NeighborWorks plans to build duplexes on former baseball and soccer practice fields at the old University High School property.
The nonprofit group received the 4 1/2-acre tract of land as a donation from the Dallas-based developer Leon Capital Group, which purchased the full 18-acre University High School from Waco Independent School District.
A 51,896-square-foot Gander Mountain store is being built on the main high school campus, along with a 107-room Homes2 Suites by Hilton extended-stay hotel.
Waco real estate agent Chris Gutierrez, who represented the Leon Capital Group in the land purchase, said the developer did not have plans for the practice field land and an adjacent parking lot, which are separated from the main site by Bagby Avenue.
“One thing about retail developers is everything they do is very focused, and even though this property was right across the street from the primary tract they bought from WISD, just being detached by a single street makes a big difference because that put it outside the target development,” Gutierrez said.
The fields do not sit on a perfect rectangle of land. The site is bordered by Bagby and Speight avenues and a part of 24th Street, but homes and businesses take up five lots alongside the property on 24th Street.

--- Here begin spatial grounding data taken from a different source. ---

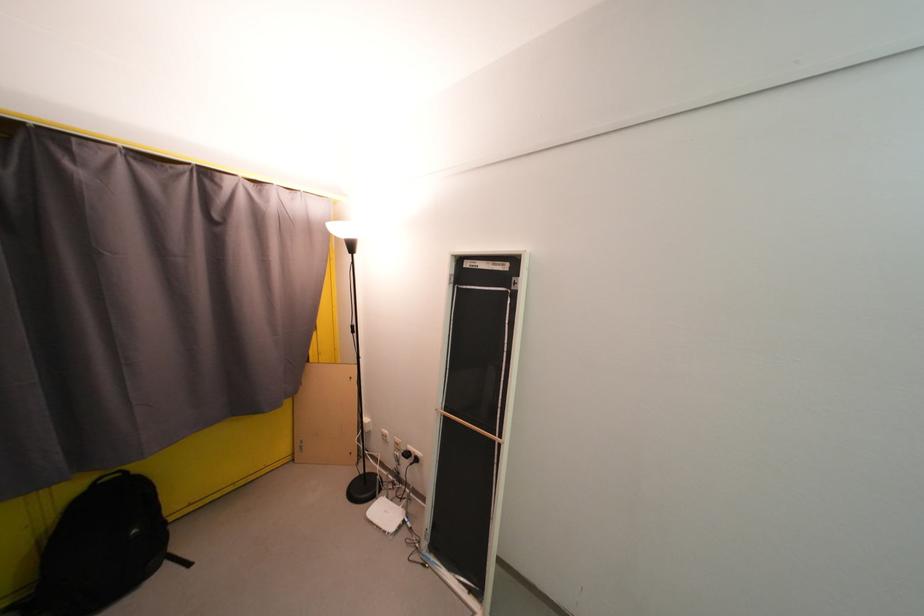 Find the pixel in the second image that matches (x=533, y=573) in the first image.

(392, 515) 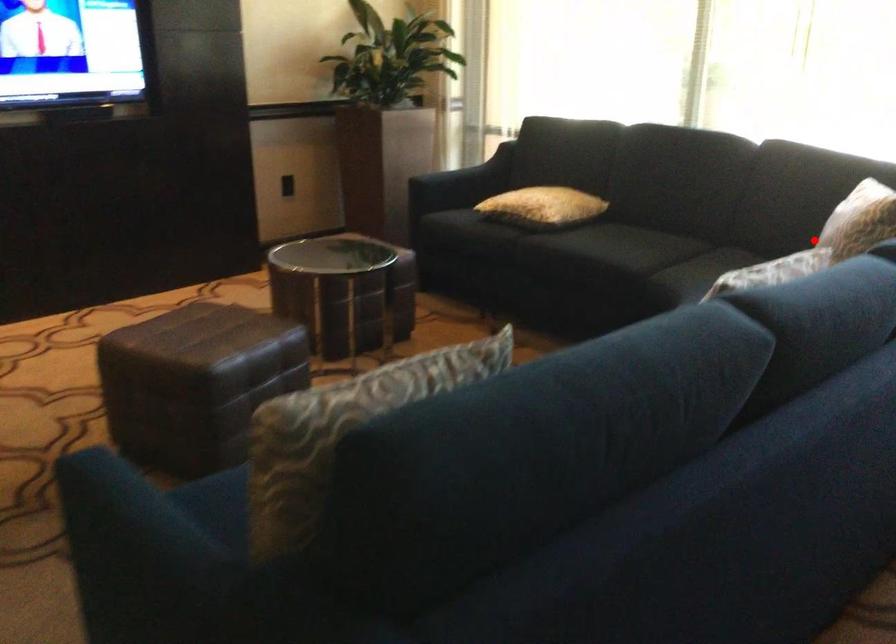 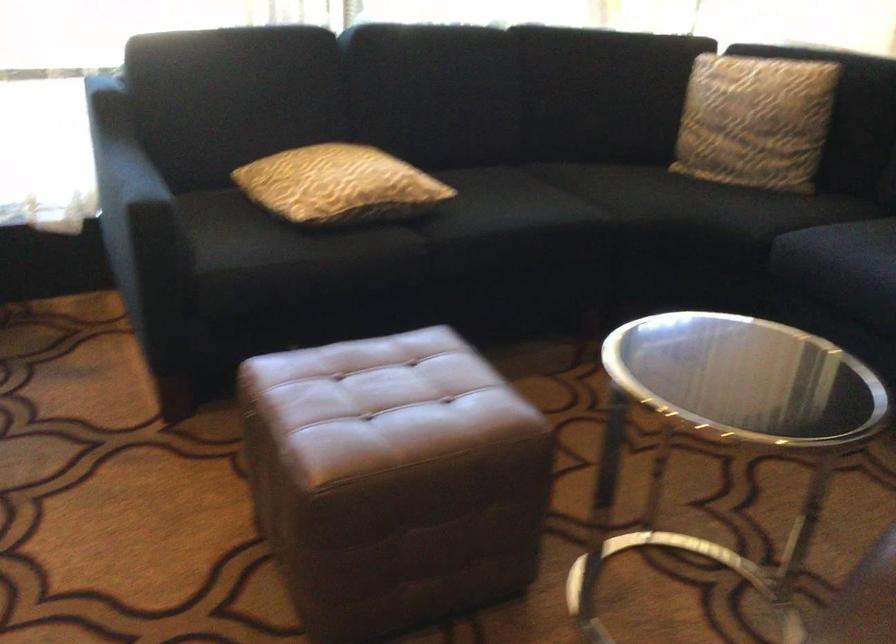 Locate, in the second image, the point that corresponds to the highlighted location in the first image.

(754, 120)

Waco ISD stipulated that Leon Capital Group would have to acquire all of the University High land for the sale to be completed. The company originally planned to sell the field space, but Gutierrez, a member of NeighborWorks’ board of directors, suggested that the group instead consider donating the land to NeighborWorks.

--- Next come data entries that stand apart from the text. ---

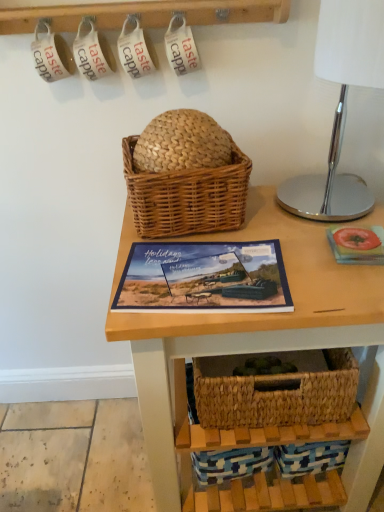 Question: Would you say woven wood table at center is inside or outside matte blue book at center?

Choices:
 (A) inside
 (B) outside

Answer: (B)

Question: From the image's perspective, is woven wood table at center located above or below matte blue book at center?

Choices:
 (A) below
 (B) above

Answer: (A)

Question: Based on their relative distances, which object is nearer to the woven wood table at center?

Choices:
 (A) woven brown picnic basket at center
 (B) matte blue book at center
 (C) polished chrome table lamp at right

Answer: (B)

Question: Estimate the real-world distances between objects in this image. Which object is farther from the matte blue book at center?

Choices:
 (A) woven brown picnic basket at center
 (B) polished chrome table lamp at right
 (C) woven wood table at center

Answer: (B) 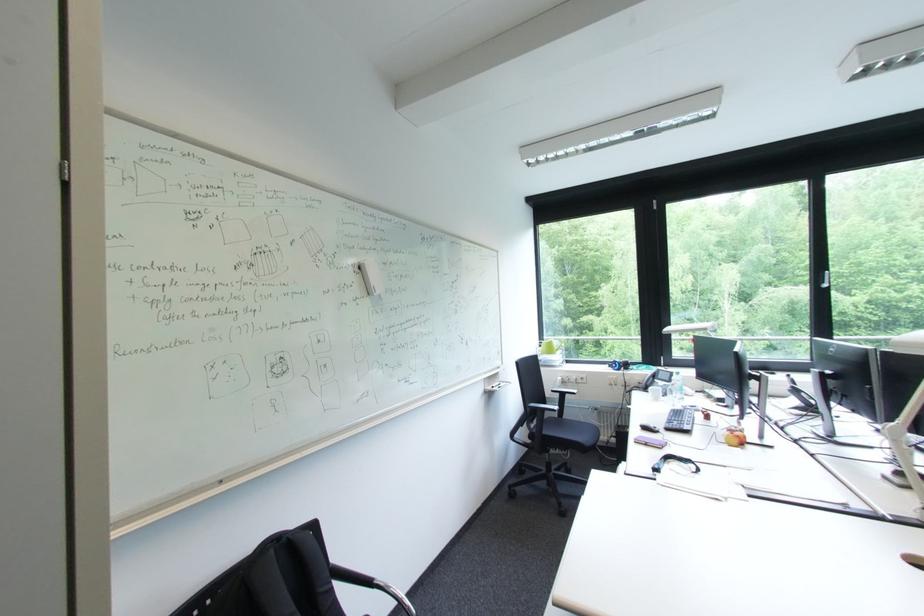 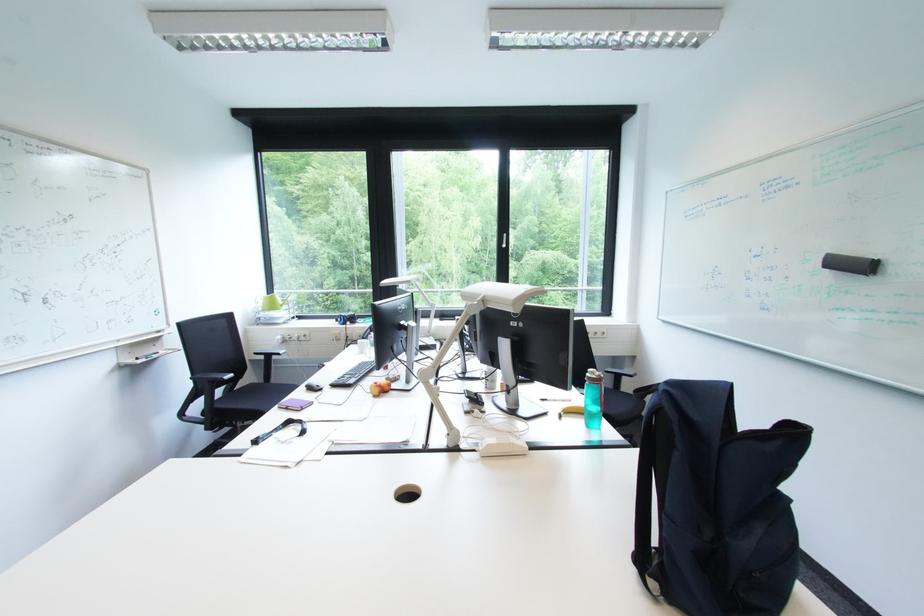 Find the pixel in the second image that matches (x=748, y=439) in the first image.

(390, 387) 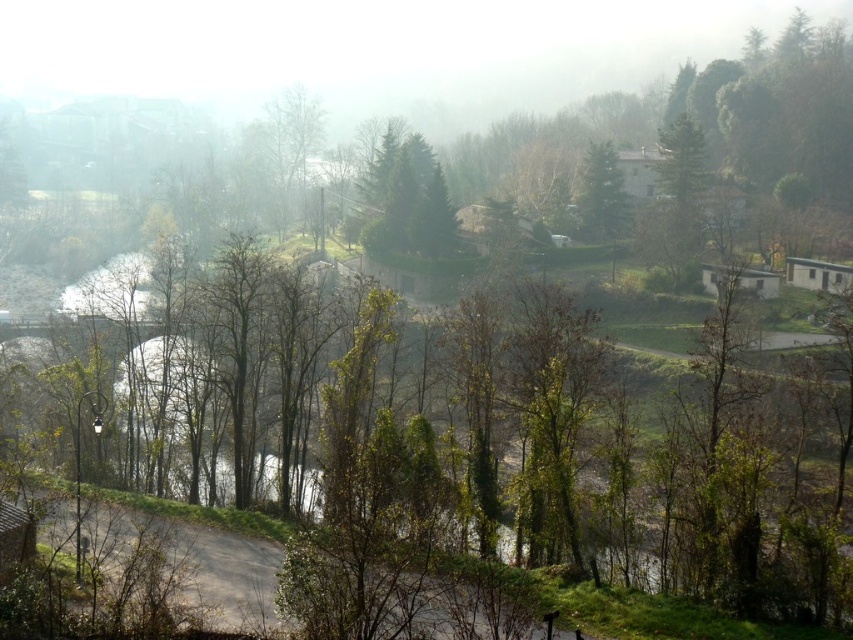 Question: Which of the following is the farthest from the observer?

Choices:
 (A) green textured tree at center
 (B) green matte tree at upper center

Answer: (B)

Question: Is green textured tree at center closer to camera compared to green matte tree at upper center?

Choices:
 (A) no
 (B) yes

Answer: (B)

Question: Does green textured tree at center have a lesser width compared to green matte tree at upper center?

Choices:
 (A) no
 (B) yes

Answer: (A)

Question: Which point is farther to the camera?

Choices:
 (A) green textured tree at center
 (B) green matte tree at upper center

Answer: (B)

Question: Which point is closer to the camera?

Choices:
 (A) (585, 186)
 (B) (409, 211)

Answer: (B)

Question: Can you confirm if green textured tree at center is positioned to the left of green matte tree at upper center?

Choices:
 (A) no
 (B) yes

Answer: (B) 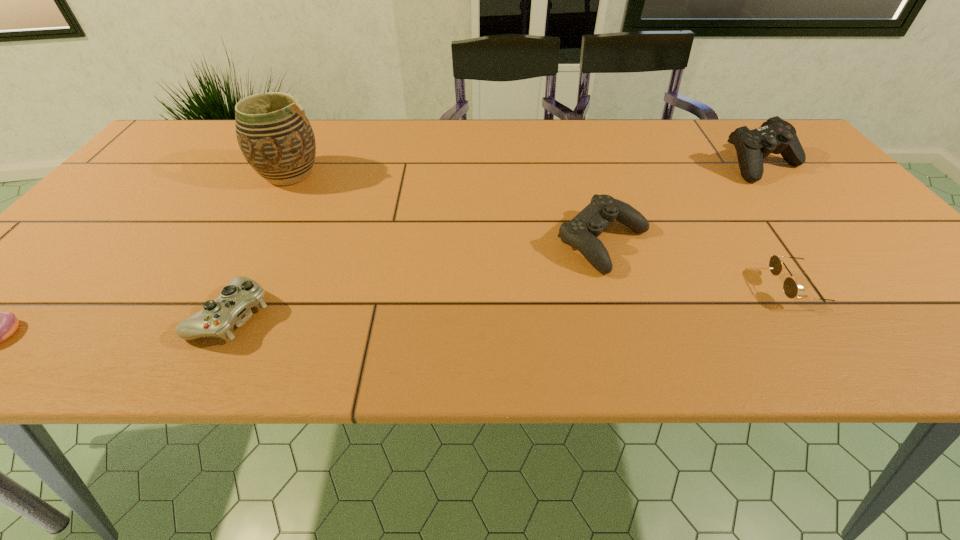 I want to click on free location at the right edge, so click(x=802, y=216).

In the image, there is a desktop. Identify the location of vacant space at the far left corner. (216, 141).

This screenshot has width=960, height=540. In order to click on free spot between the leftmost control and the sunglasses in this screenshot , I will do point(515,302).

At what (x,y) coordinates should I click in order to perform the action: click on empty location between the farthest control and the sunglasses. Please return your answer as a coordinate pair (x, y). This screenshot has height=540, width=960. Looking at the image, I should click on (780, 227).

The height and width of the screenshot is (540, 960). I want to click on free space between the second tallest object and the sunglasses, so tap(780, 227).

Where is `free space between the pottery and the nearest control`? The image size is (960, 540). free space between the pottery and the nearest control is located at coordinates click(x=260, y=244).

Identify the location of empty space between the sunglasses and the rightmost control. (780, 227).

Locate an element on the screen. The width and height of the screenshot is (960, 540). object that is the fifth closest one to the leftmost object is located at coordinates (776, 136).

Image resolution: width=960 pixels, height=540 pixels. Find the location of `object that can be found as the fourth closest to the fifth shortest object`. object that can be found as the fourth closest to the fifth shortest object is located at coordinates (231, 308).

This screenshot has width=960, height=540. Find the location of `control that is the closest one to the tallest object`. control that is the closest one to the tallest object is located at coordinates (231, 308).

Gutierrez said past clients also have donated land to the group as part of a property sale. A similar arrangement allowed NeighborWorks to acquire land at Dallas and Mill streets in East Waco to create the Pecan Valley Estates subdivision.
The parking lot, which takes up an acre of land on Bagby Avenue and 26th Street, was donated to neighboring Sacred Heart Catholic Church. Gutierrez said that move was suggested by Waco City Councilwoman Alice Rodriguez.
NeighborWorks CEO Roy Nash said the organization is exploring building duplexes on the site or new homes for lease or purchase.
The board has long expressed an interest in developing multifamily residential options to accommodate Waco’s large rental market.
Nash said about 57 percent of the city’s residents are renters. NeighborWorks already has 84 single-family rental homes, all of which are occupied.
“Waco is a renter’s town, if you will,” Nash said. “Providing quality, affordable rental properties is important for the community, so that’s why we’re looking at some kind of multifamily development because it’s an important aspect of Waco’s living environment.”
Nash said NeighborWorks has been in negotiations to purchase land on Mary Avenue near its downtown headquarters to build a duplex, but the deal has not been finalized.
Developing the University High property will allow NeighborWorks to expand housing options in South Waco, one of the agency’s priority areas.
The organization purchased 9 acres of land on Belmont Drive near the H-E-B on South Valley Mills Drive three years ago with intentions to build duplexes.
But development plans were put on hold because the site will need new streets, adding to construction costs.
“We like to work in areas that are a little lower-income and areas that need our help more than others, and areas that may be somewhat what you’d call underserved,” Nash said. “To me, that means areas that have been neglected for development in recent years.”
Nash said NeighborWorks expects to break ground on the University High land later this fall or by early 2015. He said the group likely will seek low-interest loans to cover the development costs, which he expect to top $1 million and may be split into two phases of construction.
The agency wants the site to keep some of the green space in the practice fields as a park for eventual tenants. This past spring, NeighborWorks allowed the Southern Little League to use the property for practices.
Nash said NeighborWorks still is focusing on efforts to boost homeownership. It is starting site development on Legacy Estates, a subdivision planned on the 500 block of Turner Street in East Waco that eventually will feature 12 single-family homes.
All of the agency’s rental properties can be purchased by tenants. Residents will have a rent-to-own option on the eventual duplexes or homes built on the University High property.
“This is probably the most construction we’ve had going on at one time since (the housing bubble burst),” Nash said. “Before then, we may build 24 houses in one year.
“It’s gotten better, but even two years ago, we’d be lucky if we did two.”